(Extracted page text data)
□ □ □

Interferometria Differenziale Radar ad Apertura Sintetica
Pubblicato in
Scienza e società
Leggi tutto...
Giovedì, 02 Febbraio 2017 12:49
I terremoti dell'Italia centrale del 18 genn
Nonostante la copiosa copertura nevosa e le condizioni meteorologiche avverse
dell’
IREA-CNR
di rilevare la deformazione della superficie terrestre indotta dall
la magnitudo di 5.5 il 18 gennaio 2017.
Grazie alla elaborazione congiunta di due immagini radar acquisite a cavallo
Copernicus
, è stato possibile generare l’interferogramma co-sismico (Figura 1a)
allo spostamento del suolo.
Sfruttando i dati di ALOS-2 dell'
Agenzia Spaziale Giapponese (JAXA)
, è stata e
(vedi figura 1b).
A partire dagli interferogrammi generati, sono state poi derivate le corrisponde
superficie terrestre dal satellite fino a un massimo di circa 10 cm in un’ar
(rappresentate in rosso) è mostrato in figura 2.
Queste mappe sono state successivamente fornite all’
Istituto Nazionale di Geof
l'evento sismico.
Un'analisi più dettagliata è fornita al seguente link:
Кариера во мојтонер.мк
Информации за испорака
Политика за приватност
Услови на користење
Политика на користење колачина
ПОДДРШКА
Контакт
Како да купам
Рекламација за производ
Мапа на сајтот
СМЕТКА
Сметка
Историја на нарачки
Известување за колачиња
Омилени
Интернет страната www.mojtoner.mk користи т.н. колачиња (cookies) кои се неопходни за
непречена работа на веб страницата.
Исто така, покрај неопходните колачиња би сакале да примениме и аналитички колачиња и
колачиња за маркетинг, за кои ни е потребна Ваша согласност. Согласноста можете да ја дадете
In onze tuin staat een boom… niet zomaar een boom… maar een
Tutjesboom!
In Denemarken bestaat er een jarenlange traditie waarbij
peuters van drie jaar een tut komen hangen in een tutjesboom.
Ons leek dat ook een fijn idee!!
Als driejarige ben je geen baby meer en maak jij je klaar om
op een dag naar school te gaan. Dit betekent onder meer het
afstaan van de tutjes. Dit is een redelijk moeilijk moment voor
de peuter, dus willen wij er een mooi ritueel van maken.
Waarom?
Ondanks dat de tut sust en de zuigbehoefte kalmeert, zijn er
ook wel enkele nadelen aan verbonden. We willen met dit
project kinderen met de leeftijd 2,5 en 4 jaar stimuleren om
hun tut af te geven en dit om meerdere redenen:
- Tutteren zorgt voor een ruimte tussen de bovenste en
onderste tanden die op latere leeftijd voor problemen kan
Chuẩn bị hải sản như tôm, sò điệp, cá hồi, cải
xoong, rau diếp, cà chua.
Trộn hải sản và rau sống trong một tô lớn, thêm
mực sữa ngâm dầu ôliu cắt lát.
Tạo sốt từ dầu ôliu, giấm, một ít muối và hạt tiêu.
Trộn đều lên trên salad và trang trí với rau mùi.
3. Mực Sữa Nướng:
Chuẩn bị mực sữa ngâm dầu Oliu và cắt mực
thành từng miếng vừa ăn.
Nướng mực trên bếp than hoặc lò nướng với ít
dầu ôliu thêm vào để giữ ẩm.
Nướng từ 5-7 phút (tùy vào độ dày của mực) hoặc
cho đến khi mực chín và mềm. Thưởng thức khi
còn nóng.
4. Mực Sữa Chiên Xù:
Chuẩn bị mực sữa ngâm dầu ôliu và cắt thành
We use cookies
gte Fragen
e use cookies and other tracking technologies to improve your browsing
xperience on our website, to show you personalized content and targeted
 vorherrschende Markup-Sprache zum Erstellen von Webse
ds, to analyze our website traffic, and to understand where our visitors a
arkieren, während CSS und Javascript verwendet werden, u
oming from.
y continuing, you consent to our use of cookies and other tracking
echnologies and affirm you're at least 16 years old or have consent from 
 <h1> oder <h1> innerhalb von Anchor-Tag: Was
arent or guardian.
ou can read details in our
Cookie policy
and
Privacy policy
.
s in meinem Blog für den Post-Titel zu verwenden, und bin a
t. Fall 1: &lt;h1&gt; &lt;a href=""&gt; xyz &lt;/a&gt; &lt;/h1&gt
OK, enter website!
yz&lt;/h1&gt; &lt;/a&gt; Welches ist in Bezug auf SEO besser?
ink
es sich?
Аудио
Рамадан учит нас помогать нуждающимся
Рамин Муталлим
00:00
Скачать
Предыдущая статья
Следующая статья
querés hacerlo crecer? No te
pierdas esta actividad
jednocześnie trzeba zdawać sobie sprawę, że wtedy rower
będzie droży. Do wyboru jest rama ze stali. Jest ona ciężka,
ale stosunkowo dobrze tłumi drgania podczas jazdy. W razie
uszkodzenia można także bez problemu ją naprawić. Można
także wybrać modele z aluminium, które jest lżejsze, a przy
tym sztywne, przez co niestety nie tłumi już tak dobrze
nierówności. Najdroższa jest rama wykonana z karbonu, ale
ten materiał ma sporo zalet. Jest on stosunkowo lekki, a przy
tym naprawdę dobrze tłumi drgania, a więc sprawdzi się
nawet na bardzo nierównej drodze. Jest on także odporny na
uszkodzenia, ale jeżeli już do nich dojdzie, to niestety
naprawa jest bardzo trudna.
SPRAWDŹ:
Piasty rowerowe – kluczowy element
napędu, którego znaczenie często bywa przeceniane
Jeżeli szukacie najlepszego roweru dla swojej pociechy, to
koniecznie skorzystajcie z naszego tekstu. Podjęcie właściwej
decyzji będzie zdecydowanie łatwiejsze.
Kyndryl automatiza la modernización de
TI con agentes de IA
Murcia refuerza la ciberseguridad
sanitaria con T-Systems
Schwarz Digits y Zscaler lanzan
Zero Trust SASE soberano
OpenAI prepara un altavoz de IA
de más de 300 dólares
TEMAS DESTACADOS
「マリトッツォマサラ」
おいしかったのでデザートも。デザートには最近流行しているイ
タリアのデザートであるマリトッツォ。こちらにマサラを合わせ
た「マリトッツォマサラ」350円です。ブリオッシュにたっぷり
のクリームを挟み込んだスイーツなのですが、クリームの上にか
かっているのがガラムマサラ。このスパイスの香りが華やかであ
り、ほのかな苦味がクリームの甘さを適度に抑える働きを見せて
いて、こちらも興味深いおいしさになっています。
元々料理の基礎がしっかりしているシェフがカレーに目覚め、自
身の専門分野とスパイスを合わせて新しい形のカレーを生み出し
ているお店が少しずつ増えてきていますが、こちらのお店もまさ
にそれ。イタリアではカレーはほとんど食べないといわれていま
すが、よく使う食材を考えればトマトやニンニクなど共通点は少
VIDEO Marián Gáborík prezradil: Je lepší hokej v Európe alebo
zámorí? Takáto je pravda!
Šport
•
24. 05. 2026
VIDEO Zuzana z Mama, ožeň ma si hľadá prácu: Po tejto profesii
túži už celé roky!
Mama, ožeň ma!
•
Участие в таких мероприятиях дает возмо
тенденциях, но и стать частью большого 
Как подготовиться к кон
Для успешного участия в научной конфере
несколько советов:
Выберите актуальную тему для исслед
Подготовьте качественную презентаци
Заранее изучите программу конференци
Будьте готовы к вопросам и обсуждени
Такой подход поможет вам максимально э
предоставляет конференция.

□ □ □

• _What you have to do_
Wherever a line of the records above contains the string "state", copy that line out.

• _Answer area_
A partire dagli interferogrammi generati, sono state poi derivate le corrisponde
Queste mappe sono state successivamente fornite all’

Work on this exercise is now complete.